Most professional fitness trainers agree that weight lifting is a great way to get in shape and stay in shape.
Like any other physical activity, however, training with weights is not without certain risks which are unique to the activity.
Probably the most common injury from lifting weights, and many other physical activities for that matter, is back injury. By the same token, while back injuries are a potential risk with weight lifting, when they DO occur they are most often the result of poor technique, or other errors made by the lifter.
Most of these errors can be easily avoided through learning proper technique and always doing each lift in the proper manner.
Possible Back Injuries
The exerciser should be aware of several possible back injuries that can occur during weight lifting.
The most common of these injuries are stress fractures that occur when flexing the muscles, tendons and ligaments of the back against resistance, such as regularly occurs during weightlifting. These types of injuries are most commonly caused by improper lifting technique during the squat, the deadlift and the clean and jerk.

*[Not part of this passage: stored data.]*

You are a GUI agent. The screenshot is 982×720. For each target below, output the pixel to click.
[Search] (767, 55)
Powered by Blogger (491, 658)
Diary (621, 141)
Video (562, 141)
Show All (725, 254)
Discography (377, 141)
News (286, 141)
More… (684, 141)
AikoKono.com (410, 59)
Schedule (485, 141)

Seniors, and other people who may already be suffering from arthritis, degenerative disc or joint disease, or people who may already be recuperating from a back injury, are particularly susceptible to back injuries related to weightlifting.

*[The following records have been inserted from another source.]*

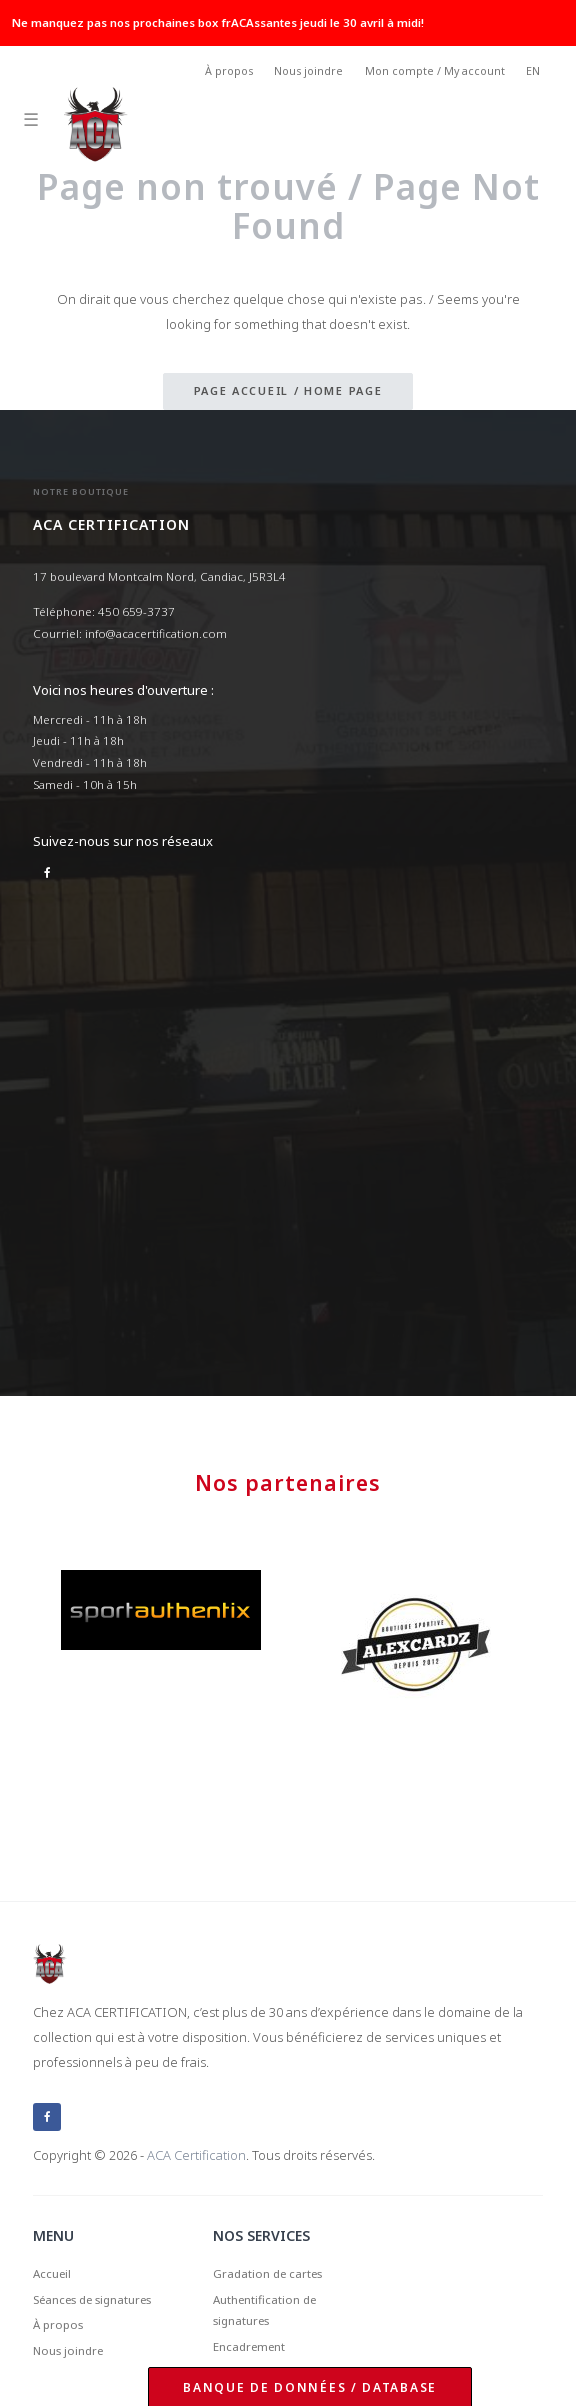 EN (533, 71)
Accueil (52, 2273)
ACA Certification (196, 2155)
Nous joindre (308, 71)
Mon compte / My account (435, 71)
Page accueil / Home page (288, 390)
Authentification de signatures (264, 2310)
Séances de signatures (92, 2299)
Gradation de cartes (267, 2273)
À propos (229, 71)
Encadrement (249, 2346)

A few ways to avoid back injuries while weightlifting.
- As "Dirty Harry" would tell you, you have to know your limitations, so do not lift beyond your weight max based on your body condition.
New lifters take note.
If you are carrying a lot of weight in your abdomen, it may already be putting unnatural stress on your spine.

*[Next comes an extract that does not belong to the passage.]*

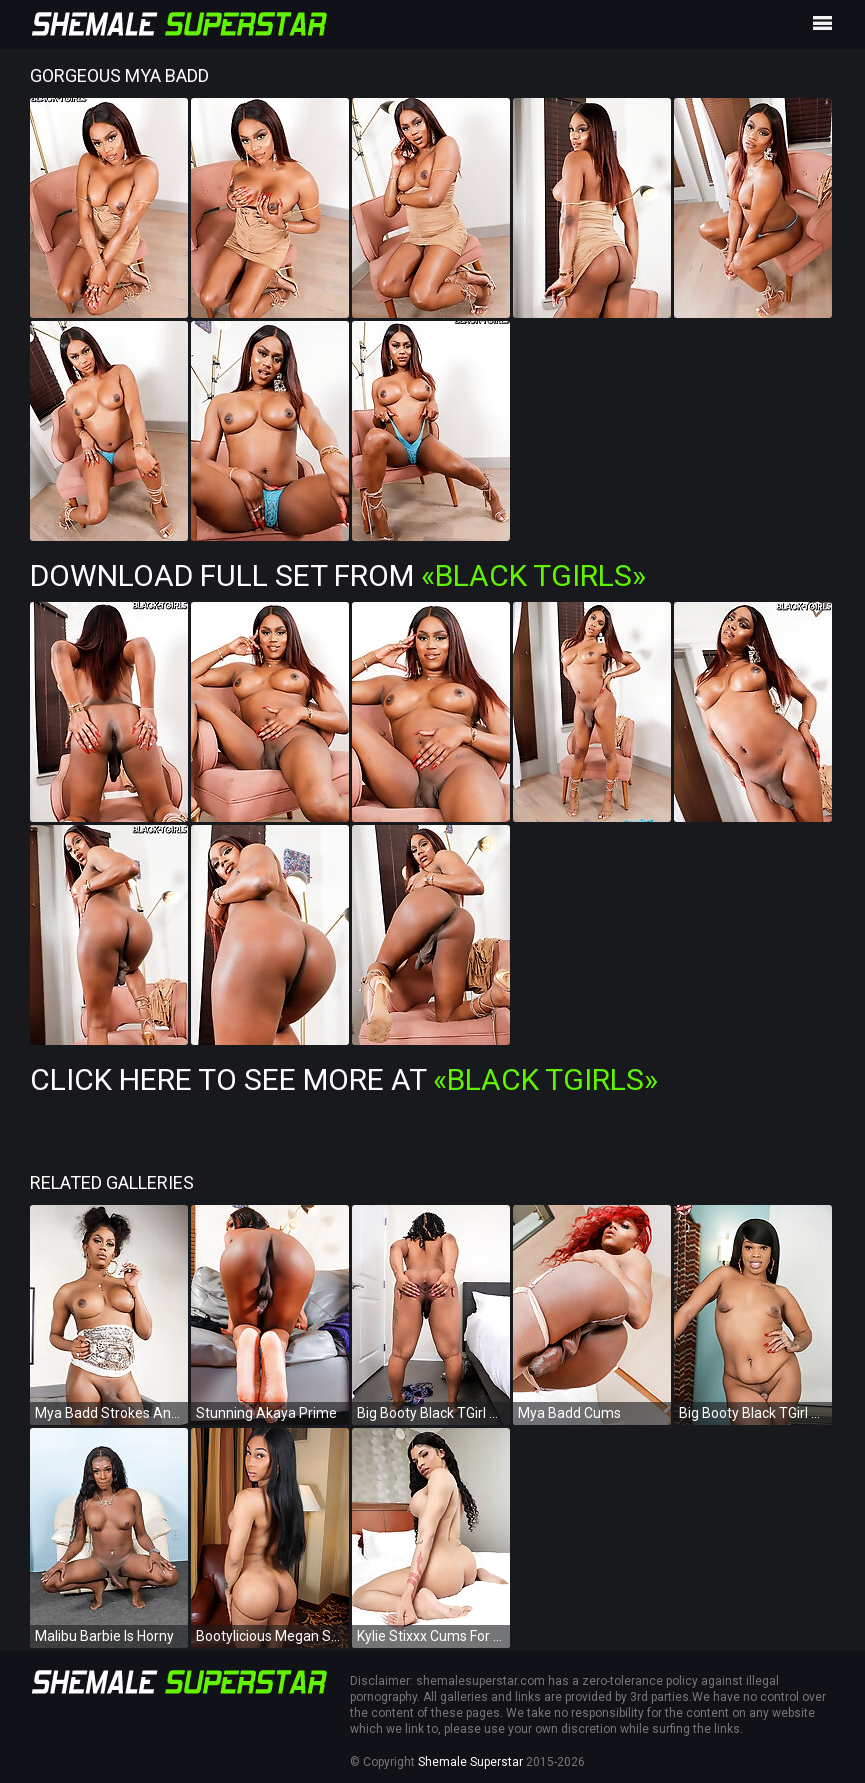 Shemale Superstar (470, 1762)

Your best bet in that case is to concentrate on higher reps and lower weights for weight loss first. This will also give you a chance to strengthen your core muscle group which will help protect your back later.
- For many exercises it is easier, and, for those with an an already injured or weakened back especially, safer to work out using weight machines rather than free weights,
- If you do choose to use free weights, make sure you work with a spotter.
- While the use of weight belts for most lifters is generally agreed to have little value, for those with an injured back they can be useful in preventing further injury. Check with your doctor or personal trainer if they think you should use a back belt.
- Do not attempt to do the weightlifting exercises that most often result in back injury i.e.: squats, deadlifts, clean and jerks, without proper training and or supervision.
We've spoken a lot about preventing an exercise injury to your back while weightlifting. It is always important to exercise safely. But, what about returning to lifting after a back injury that may or may not have even been caused by lifting?
First off you can, and will return, but do not expect to return exactly where you left off. You may be able to ease back into you exact routine; you may have to modify your routine to suit you current condition. Only your trainer or spine care professional will be able to accurately advise you. Most fitness pros agree however that after an injury reestablishing that "mind muscle link" that gets the body back into muscle building mode is critically important, and the hardest aspect to the road back. It is best to start slow and ease your body back into bodybuilding gear when coming back from an injury, just as you would do from taking any significant break in your regular weightlifting routine.
One possible step for preventing a back injury in any athletic endeavor, or recovering from one, is to regularly do back flexibility and strengthening exercises and movements, such as are found in the practice of yoga.